Arguably the most significant and renowned landmark in Gătaia is the Săraca Monastery. While the precise date of the church's construction remains unknown, the earliest documentary evidence dates back to the year 1270. The monastery remained active until 1778, when it was closed by order of Emperor Joseph II. Following its closure, the monastic community was disbanded, and the monastery's possessions—such as books, icons, and other religious artifacts—were relocated to the Mesić Monastery near Vršac. The church of the Săraca Monastery was reconstructed in stone and brick in 1443 by the monk Macarie of Tismana, who had been sent by Saint Nicodemus of Tismana. Later, in 1730, the church underwent renovation under the patronage of Giuriciko Lazarevici and his sons, Nicolae and Chiriac. The monastery houses a revered icon of the Mother of God, believed by many to be miraculous. It also preserves the relics of Saints Nicholas, Thecla, and Philothea. Today, the Săraca Monastery is officially recognized as a historical monument, listed under the code LMI TM-II-m-A-06294.

Gătaia hosts a National House that serves as a cultural hub, featuring exhibitions of graphic art, caricature, and painting. It periodically hosts a regional chess competition and includes a performance hall with a seating capacity of 300, a library housing approximately 12,500 volumes, and a dedicated space for youth bodybuilding activities. Additional cultural centers are located in the surrounding localities of Butin and Percosova.

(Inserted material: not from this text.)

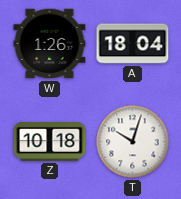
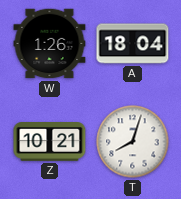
Z: 10:18 -> 10:21
T: 10:03 -> 8:03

The most significant local celebration is the ruga (also known as nedeia), which coincides with the feast day of the church's patron saint. Traditionally, this event is observed between Easter and the Feast of Saint Paraskeva (14 October), without occurring outside this timeframe. Additionally, Gătaia has preserved the custom of organizing mixed fairs, held monthly on the first Sunday, alongside the operation of a daily agri-food market.

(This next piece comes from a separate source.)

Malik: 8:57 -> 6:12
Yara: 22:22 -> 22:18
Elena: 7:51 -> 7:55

The cultural life of Gătaia is closely associated with the activities of the Doina Choral Association, which was granted legal status in 1990 and continues the legacy of the former Gătaia Cultural Center choir. The Doina Choir of Gătaia was established in 1936 under the direction and instruction of Ion Iorgu. Initially formed as a male choir, it later evolved into a mixed ensemble.

== Education ==
Education has been documented in Gătaia since 1776, the first confessional school existing here since 1781. During the reign of Empress Maria Theresa, the first laws dealing with the organization of education appeared. After 1823, for 50 years, in Gătaia there were two confessional schools: Romanian Orthodox and Hungarian Catholic.

At present, the Gătaia Theoretical High School has a number of 25 classrooms in three buildings and four arranged in the building of the boys' boarding school. The second building was completed in 1969, and the third building in 1978. About 750 students study at the high school in Gătaia. Primary schools (1–4) also exist in Sculia (three classrooms), Șemlacu Mare (four classrooms), Șemlacu Mic (four classrooms), Butin (four classrooms) and Percosova (four classrooms).

== Healthcare ==
The first sanitary precinct was established by order of the Minister of Health of the Austro-Hungarian Empire in 1901, when the first state physician, Ludovic Kardos, was appointed. About 9,000 people from the commune and the neighboring villages were assigned here. From 1968, the sanitary precinct was transformed into a health center, which included the entire territory of the commune, with three sanitary dispensaries.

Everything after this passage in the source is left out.